|Introduction | Sustainability Factors | Content Categories | Format Descriptions | Contact|
|Full name||MBOX Email Format|
MBOX (sometimes known as Berkeley format) is a generic term for a family of related file formats used for storing collections of electronic mail messages. MBOX formats store all of the messages of an entire folder (not an entire mailbox) in a single database file and new messages are appended to the end of the file. Each message is immediately prefaced by a separation line and terminated by an empty line. Only the the first message in an MBOX database file will only be prefaced by a separator line, while every other message will begin with two end-of-line sequences (one at the end of the message itself, and another to mark the end of the message within the MBOX database file stream) and a separator line (marking the new message). The end of the database file is implicitly reached when no more message data or separator lines are found.
A message encoded in MBOX format begins with a "From " line, continues with a series of non-"From " lines, and ends with a blank line. A "From " line means any line in the message or header that begins with the five characters 'F', 'r', 'o', 'm', and ' ' (space). The "From " line structure is From sender date moreinfo:
After the "From " line is the message itself in RFC 5322 format. The final line is a completely blank line with no spaces or tabs.
There are four variants of MBOX: MBOXO, MBOXRD, MBOXCL and MBOXCL2. The four versions all build on the common MBOX structure and are differentiated primarily by changes to the "From " line and and the use of the "Content Length:" field in the message header in determining the start of a new message within the aggregated file. Moreover, the versions and tool sets for one version are not necessary compatible with one another. See General section for incompatibility details.
MBOX files also include the message attachments, if any, in their original MIME format.
|Relationship to other formats|
|Defined via||IMF, Internet Mail Format|
|Has subtype||MBOXO, MBOXO Email Format|
|Has subtype||MBOXRD, MBOXRD Email Format|
|Has subtype||MBOXCL, MBOXCL Email Format|
|Has subtype||MBOXCL2, MBOXCL2 Email Format|
|LC experience or existing holdings|
|Disclosure||There is no authoritative specification aside from RFC 4155. Its subtypes are partially documented and there is variation within the subtypes.|
|Documentation||Information available from a number of sources including RFC 4155, and Qmail.org.|
Prom reports that, while not a native format for many proprietary clients, MBOX (and EML) has "achieved a certain status as de facto standards because most modern email clients and servers can import and export one or both of the formats" including Thunderbird, Apple Mail, Outlook and Eudora. In addition, external programs such as Aid4Mail, Emailchemy and Xena can convert between the two formats and numerous proprietary formats.
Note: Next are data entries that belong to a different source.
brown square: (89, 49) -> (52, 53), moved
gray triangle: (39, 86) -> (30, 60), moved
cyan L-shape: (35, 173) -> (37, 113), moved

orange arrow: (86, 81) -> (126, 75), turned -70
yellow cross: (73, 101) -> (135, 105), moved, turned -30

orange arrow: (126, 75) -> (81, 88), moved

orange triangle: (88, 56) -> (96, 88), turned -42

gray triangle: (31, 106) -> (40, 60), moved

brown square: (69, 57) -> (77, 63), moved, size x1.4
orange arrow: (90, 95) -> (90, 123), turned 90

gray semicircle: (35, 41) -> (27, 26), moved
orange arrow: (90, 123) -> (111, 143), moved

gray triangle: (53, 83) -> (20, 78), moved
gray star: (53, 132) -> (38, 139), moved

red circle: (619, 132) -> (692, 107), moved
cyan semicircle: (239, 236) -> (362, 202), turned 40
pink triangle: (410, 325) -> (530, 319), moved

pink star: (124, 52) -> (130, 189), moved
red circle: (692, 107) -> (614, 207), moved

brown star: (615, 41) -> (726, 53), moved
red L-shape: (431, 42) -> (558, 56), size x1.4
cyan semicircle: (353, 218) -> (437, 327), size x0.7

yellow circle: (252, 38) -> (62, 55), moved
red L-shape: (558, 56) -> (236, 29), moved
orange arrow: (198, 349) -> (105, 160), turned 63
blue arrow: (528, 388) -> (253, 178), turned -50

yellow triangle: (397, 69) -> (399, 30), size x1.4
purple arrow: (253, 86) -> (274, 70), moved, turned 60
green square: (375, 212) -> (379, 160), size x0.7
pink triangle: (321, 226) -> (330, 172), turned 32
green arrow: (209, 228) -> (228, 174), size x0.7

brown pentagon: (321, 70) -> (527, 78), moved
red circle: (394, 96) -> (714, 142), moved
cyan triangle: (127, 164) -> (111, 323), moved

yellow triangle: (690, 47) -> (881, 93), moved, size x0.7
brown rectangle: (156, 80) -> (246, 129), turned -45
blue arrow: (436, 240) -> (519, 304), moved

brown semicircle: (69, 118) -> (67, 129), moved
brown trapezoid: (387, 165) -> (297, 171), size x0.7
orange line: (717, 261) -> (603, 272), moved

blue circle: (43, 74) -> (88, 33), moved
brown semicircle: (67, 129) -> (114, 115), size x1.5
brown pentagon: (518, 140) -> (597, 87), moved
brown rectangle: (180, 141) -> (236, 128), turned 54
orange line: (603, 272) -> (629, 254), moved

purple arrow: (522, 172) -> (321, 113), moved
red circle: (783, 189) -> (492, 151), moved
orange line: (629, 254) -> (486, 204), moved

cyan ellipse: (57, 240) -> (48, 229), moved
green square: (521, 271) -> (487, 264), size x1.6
Once in an MBOX or EML format, the data can be parsed into XML using standardized schemas such as the Email Account Schema defined in the CERP project.
The Smithsonian Institution Archives uses the CERP-developed toolset to normalize messages to MBOX before converting to XML. The ePADD project developed at Stanford University Libraries also normalizes to MBOX. Native or normalized MBOX files also can be used as access copies because they can be imported into a variety of email clients.
|Licensing and patents||[Unknown, probably none].|
|Transparency||Text processing tools can be readily used on the plain text files used to store the email messages.|
The message structure helps declare the subtype but there’s a lot of variation even within the established patterns.
|Technical protection considerations||None|
||MBOX database files sometimes have an "mbox" extension, but according to the specification, this is not required nor expected.|
|Internet Media Type||application/mbox
||Not registered in IANA but listed in RFC 4155|
|Magic numbers||00 0D BB A0
The value listed is for the MBOX Table of Context file and, Gary Kessler says, the next four bytes appear to be the number of e-mails in the associated MBOX file. RFC 4155 does not list a magic number but instead says that MBOX database files can be recognized by having a leading character sequence of "From" followed by a single Space character (0x20), followed by additional printable character data. Comments welcome.
|Wikidata Title ID||Q285972
Jonathan de Boyne Pollard describes the many incompatibilities among the MBOX formats:
Wikipedia reports that "different MBOX formats use various mutually incompatible mechanisms to enable message file locking, including fcntl(), lockf(), and "dot locking" which are problematic in network mounted file systems, such as the Network File System (NFS). Because more than one message is stored in a single file, some form of file locking is needed to avoid the corruption that can result from two or more processes modifying the mailbox simultaneously. This could happen if a network email delivery program delivers a new message at the same time as a mail reader is deleting an existing message. MBOX files should be locked also while they are being read. Otherwise the reader may see corrupted message contents if another process is modifying the mbox at the same time, even though no actual file corruption occurs."
Because MBOX stores the contents of an entire folder in one file, the size of the MBOX single file can become exceedingly large. Any corruption in the file may affect the ability of certain clients to access individual messages or even the entire folder.
The naming scheme was developed by Daniel J. Bernstein, Rahul Dhesi, and others in 1996. Each version originated from a different version of Unix.